• **TRY IT**
Your task is to copy each line of the material that includes "الجزائري".

⁂

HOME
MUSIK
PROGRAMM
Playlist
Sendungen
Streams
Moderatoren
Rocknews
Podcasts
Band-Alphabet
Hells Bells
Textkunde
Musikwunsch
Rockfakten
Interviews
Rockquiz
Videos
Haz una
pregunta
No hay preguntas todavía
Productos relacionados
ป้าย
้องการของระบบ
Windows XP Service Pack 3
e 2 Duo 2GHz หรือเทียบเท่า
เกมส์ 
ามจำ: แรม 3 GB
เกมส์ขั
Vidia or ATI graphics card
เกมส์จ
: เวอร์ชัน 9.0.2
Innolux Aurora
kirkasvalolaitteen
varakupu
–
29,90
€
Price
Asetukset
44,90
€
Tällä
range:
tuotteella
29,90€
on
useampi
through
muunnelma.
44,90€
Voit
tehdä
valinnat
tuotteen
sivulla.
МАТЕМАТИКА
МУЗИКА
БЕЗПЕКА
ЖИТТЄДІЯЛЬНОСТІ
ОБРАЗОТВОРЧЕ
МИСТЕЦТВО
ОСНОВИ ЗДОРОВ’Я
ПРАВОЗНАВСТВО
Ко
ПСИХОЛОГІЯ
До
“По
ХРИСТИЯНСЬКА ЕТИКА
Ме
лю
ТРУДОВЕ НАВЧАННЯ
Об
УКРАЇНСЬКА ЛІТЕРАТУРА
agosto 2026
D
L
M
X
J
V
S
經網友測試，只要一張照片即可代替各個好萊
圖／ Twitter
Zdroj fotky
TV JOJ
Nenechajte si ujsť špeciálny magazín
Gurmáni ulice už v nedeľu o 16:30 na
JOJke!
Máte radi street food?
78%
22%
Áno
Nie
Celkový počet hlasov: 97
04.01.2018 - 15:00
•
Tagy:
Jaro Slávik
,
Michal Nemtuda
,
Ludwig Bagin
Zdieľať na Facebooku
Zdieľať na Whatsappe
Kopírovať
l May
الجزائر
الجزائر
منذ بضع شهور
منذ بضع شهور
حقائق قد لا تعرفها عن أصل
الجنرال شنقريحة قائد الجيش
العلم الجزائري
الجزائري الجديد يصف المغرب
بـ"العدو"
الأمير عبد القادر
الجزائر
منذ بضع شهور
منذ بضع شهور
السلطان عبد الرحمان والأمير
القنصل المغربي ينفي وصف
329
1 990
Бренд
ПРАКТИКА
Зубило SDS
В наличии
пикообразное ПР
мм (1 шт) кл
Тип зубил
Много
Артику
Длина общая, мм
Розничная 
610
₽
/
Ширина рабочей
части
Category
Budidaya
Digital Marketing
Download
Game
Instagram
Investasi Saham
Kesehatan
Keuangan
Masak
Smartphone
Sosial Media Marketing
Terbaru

⁂

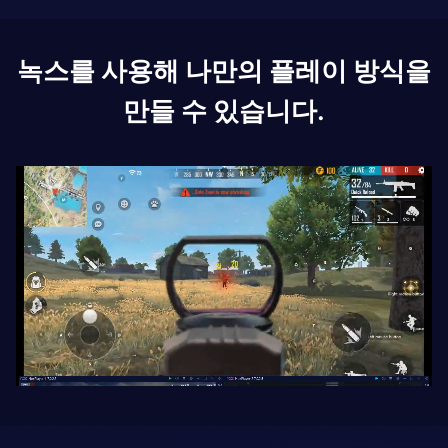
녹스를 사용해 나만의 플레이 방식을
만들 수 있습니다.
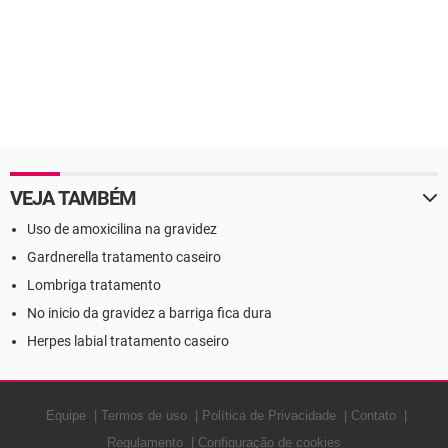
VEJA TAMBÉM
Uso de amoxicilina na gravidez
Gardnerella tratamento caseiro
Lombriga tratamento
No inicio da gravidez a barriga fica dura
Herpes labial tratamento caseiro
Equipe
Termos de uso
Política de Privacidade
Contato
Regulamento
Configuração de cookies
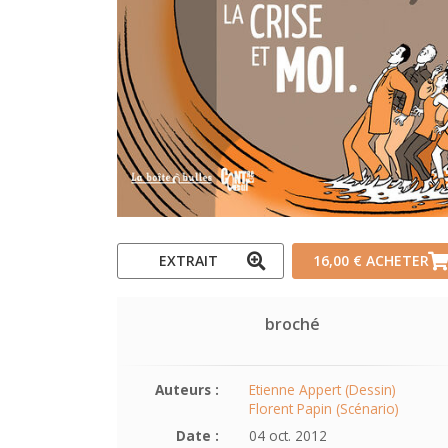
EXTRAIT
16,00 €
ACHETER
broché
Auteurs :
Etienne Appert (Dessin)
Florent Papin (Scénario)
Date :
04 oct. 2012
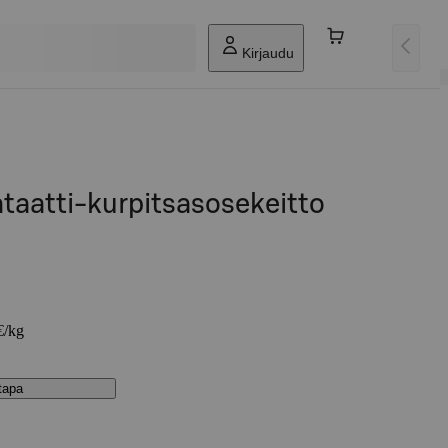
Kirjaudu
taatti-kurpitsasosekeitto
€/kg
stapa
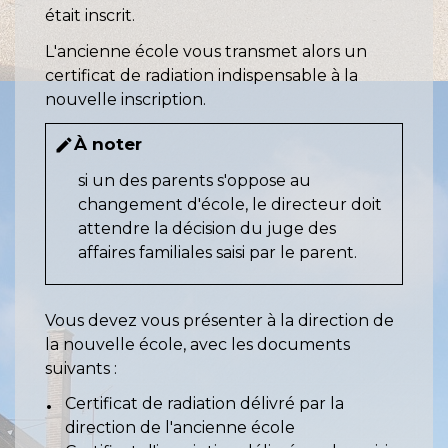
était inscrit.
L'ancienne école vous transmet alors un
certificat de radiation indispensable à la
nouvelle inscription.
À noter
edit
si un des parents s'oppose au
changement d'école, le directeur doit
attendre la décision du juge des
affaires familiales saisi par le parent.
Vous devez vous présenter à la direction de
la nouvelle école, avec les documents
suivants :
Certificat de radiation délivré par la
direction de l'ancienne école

⁂

• **THE ANSWER**
العلم الجزائري
الجزائري الجديد يصف المغرب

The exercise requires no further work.